Isaiah's idea is that when the Savior of the world should come, His lowly form would be so unlike His people's proud expectations that they would make Him "despised and rejected by men" (vs. 3). They would interpret the humble birth of Jesus and His gentle demeanor as reason to treat Him with disdain. The rejection and murder of the Son of God by the best people on earth has become the scandal of the ages!
It has been this way always. God sends "messengers," and His people reject them. Jesus complained that His chosen people had always "scourged and persecuted" the "prophets" He had sent them, even killed them and crucified them, and "stones those who are sent to [you]." He told it to them straight (Matt. 23:34-37).
True to form, the Jews then proceeded to persecute and kill the apostles God sent to them. Often through history, God's prophets have been treated better by the Gentiles than by His own people. Elijah had to find refuge in a Gentile nation from the persecution of the king and queen of Israel, and Jesus called this to the attention of His own people (which they didn't like and tried to kill Him, Luke 4:24-29).

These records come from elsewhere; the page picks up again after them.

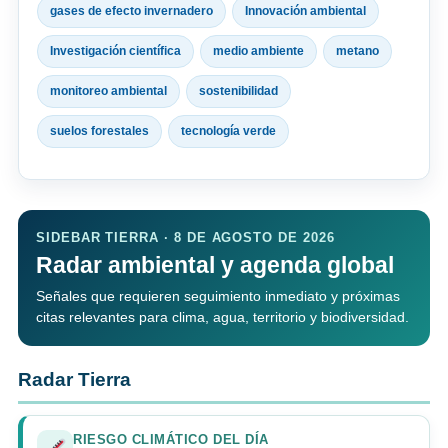
gases de efecto invernadero
Innovación ambiental
Investigación científica
medio ambiente
metano
monitoreo ambiental
sostenibilidad
suelos forestales
tecnología verde
SIDEBAR TIERRA · 8 DE AGOSTO DE 2026
Radar ambiental y agenda global
Señales que requieren seguimiento inmediato y próximas
citas relevantes para clima, agua, territorio y biodiversidad.
Radar Tierra
RIESGO CLIMÁTICO DEL DÍA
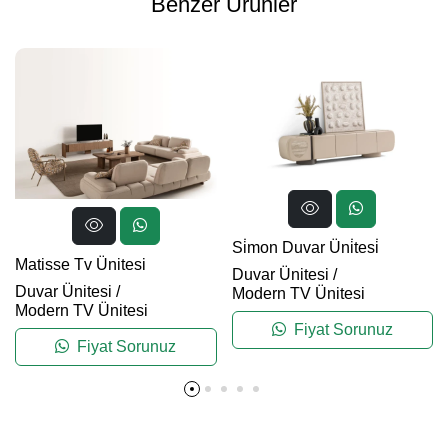
Benzer Ürünler
Si̇mon Duvar Üni̇tesi̇
Matisse Tv Ünitesi
Duvar Ünitesi
/
Duvar Ünitesi
/
Modern TV Ünitesi
Modern TV Ünitesi
Fiyat Sorunuz
Fiyat Sorunuz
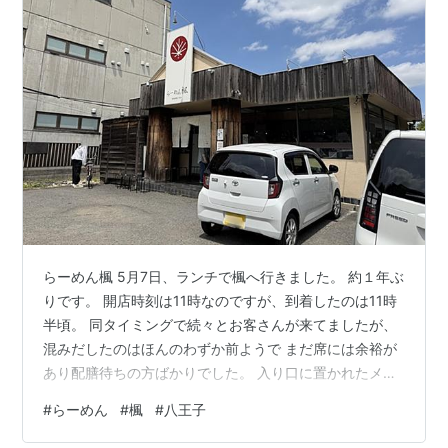
らーめん楓 5月7日、ランチで楓へ行きました。 約１年ぶ
りです。 開店時刻は11時なのですが、到着したのは11時
半頃。 同タイミングで続々とお客さんが来てましたが、
混みだしたのはほんのわずか前ようで まだ席には余裕が
あり配膳待ちの方ばかりでした。 入り口に置かれたメニ
ュー 順番が遅れぬよう、すぐに入店したのでゆっくり見
#
らーめん
#
楓
#
八王子
れませんでしたが おすすめメニューと人気メニューが外
に掲示してありました。 「手もみ麺」になったようで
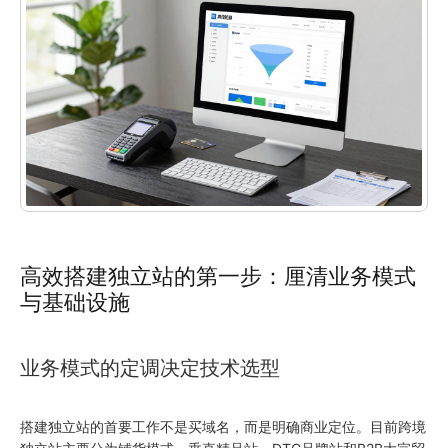
高效搭建独立站的第一步：厘清业务模式
与基础设施
业务模式的定调决定技术选型
搭建独立站的首要工作不是买域名，而是明确商业定位。目前跨境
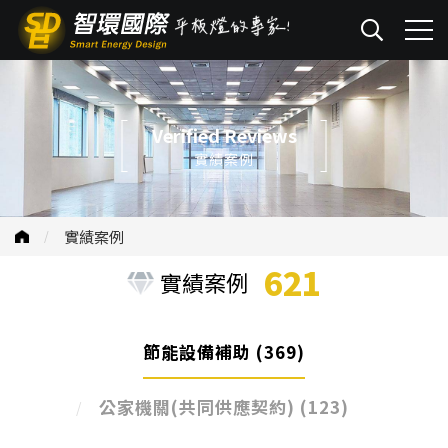
Verified Reviews
實績案例
實績案例
621
實績案例
節能設備補助
(369)
公家機關(共同供應契約)
(123)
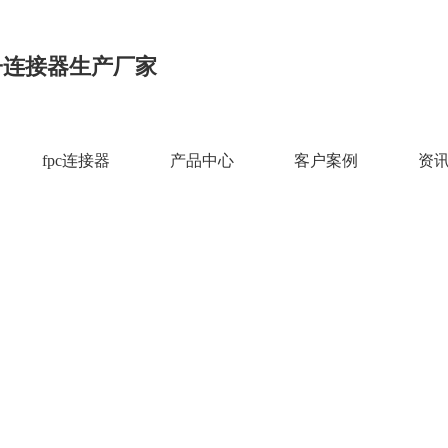
子连接器生产厂家
fpc连接器
产品中心
客户案例
资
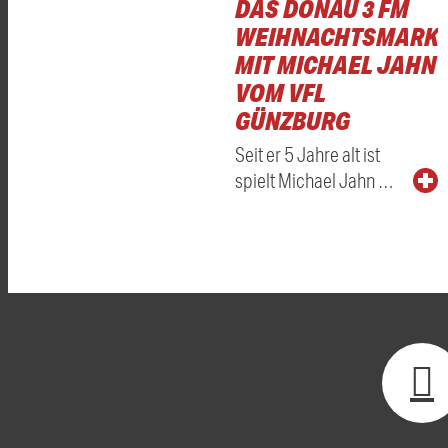
DAS DONAU 3 FM
WEIHNACHTSMARKT
MIT MICHAEL JAHN
VOM VFL
GÜNZBURG
Seit er 5 Jahre alt ist
spielt Michael Jahn …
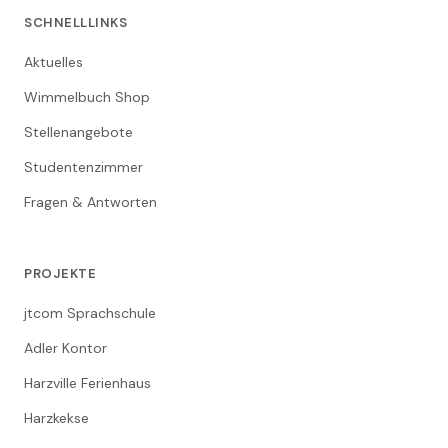
SCHNELLLINKS
Aktuelles
Wimmelbuch Shop
Stellenangebote
Studentenzimmer
Fragen & Antworten
PROJEKTE
jtcom Sprachschule
Adler Kontor
Harzville Ferienhaus
Harzkekse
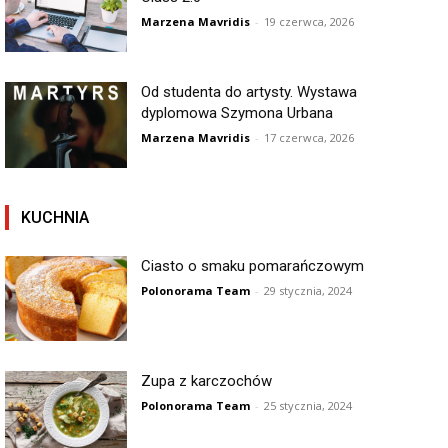
Marzena Mavridis
-
19 czerwca, 2026
Od studenta do artysty. Wystawa
dyplomowa Szymona Urbana
Marzena Mavridis
-
17 czerwca, 2026
KUCHNIA
Ciasto o smaku pomarańczowym
Polonorama Team
-
29 stycznia, 2024
Zupa z karczochów
Polonorama Team
-
25 stycznia, 2024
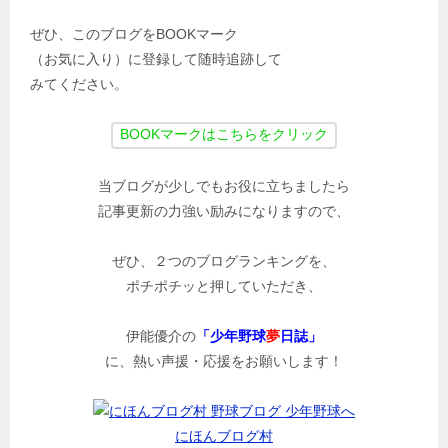
ぜひ、このブログをBOOKマーク
（お気に入り）に登録して随時追跡して
みてください。
当ブログが少しでもお役に立ちましたら
記事更新の力強い励みになりますので、
ぜひ、２つのブログランキングを、
ポチポチッと押していただき、
伊能優介の
「少年野球
夢
日誌」
に、熱い声援・応援をお願いします！
にほんブログ村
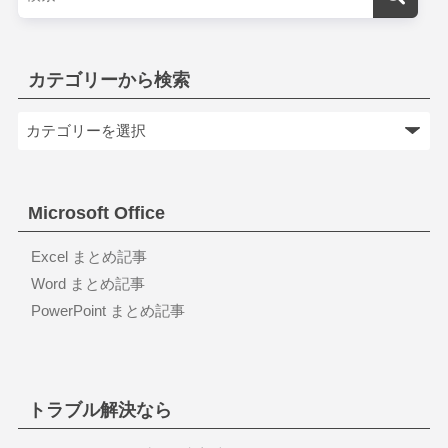
カテゴリーから検索
Microsoft Office
Excel まとめ記事
Word まとめ記事
PowerPoint まとめ記事
トラブル解決なら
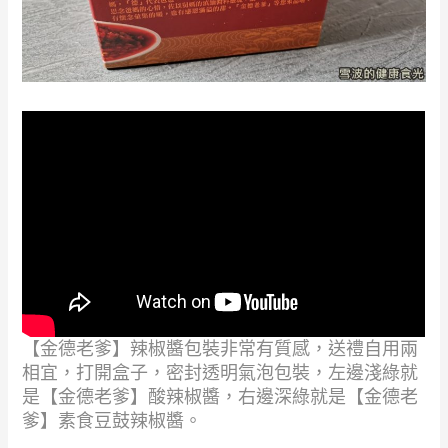
【金德老爹】辣椒醬包裝非常有質感，送禮自用兩
相宜，打開盒子，密封透明氣泡包裝，左邊淺綠就
是【金德老爹】酸辣椒醬，右邊深綠就是【金德老
爹】素食豆鼓辣椒醬。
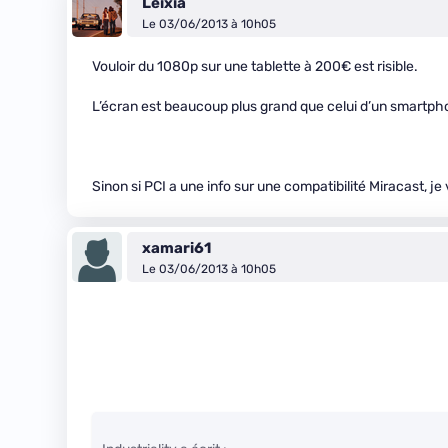
Leixia
Le 03/06/2013 à 10h05
Vouloir du 1080p sur une tablette à 200€ est risible.
L’écran est beaucoup plus grand que celui d’un smartph
Sinon si PCI a une info sur une compatibilité Miracast, je 
xamari61
Le 03/06/2013 à 10h05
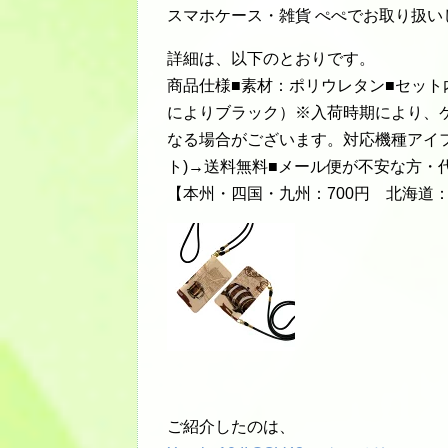
スマホケース・雑貨 ぺぺでお取り扱い
詳細は、以下のとおりです。
商品仕様■素材：ポリウレタン■セッ
によりブラック）※入荷時期により、ケ
なる場合がございます。対応機種アイフォ
ト)→送料無料■メール便が不安な方・
【本州・四国・九州：700円 北海道：
ご紹介したのは、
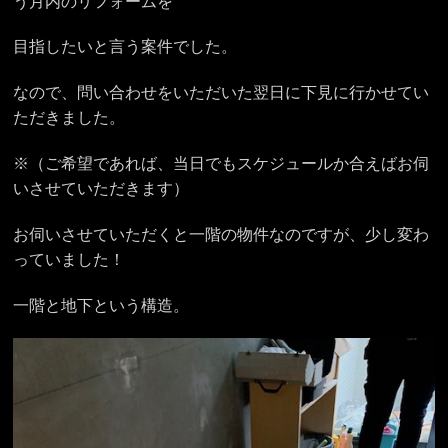
う月内のリフォームを
目指したいと言う案件でした。
なので、問い合わせをいただいた翌日に下見に行かせてい
ただきました。
※（ご希望であれば、当日でもスケジュールか合えばお伺
いさせていただきます）
お伺いさせていただくと一階の物件なのですが、少し変わ
っていました！
一階と地下という構造。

"Who has believed our report? And to whom has the arm of the Lord been revealed?" asks Isaiah (53:1). To human eyes, the Sent of God is always misunderstood, "despised and rejected by men" (vs. 3). The world's Redeemer and Savior seemed to His own people to be "a root out of a dry ground [with] no form or comeliness; and when we see Him, there is no beauty that we should desire Him" (vs. 2).
But must this "unchristlike persecution" go on and on through all centuries right up to the very end of time? Must there never come a repentance on the part of God's people? Must the lessons of history forever be disregarded?
There must and there will come a repentance, for the Bride of Christ will at last "make herself ready" for the "marriage of the Lamb" (Rev. 19:7, 8). The lesson of Isaiah 53 will be learned at last.
--Robert J. Wieland
From the "Dial Daily Bread" Archive: June 3, 2004.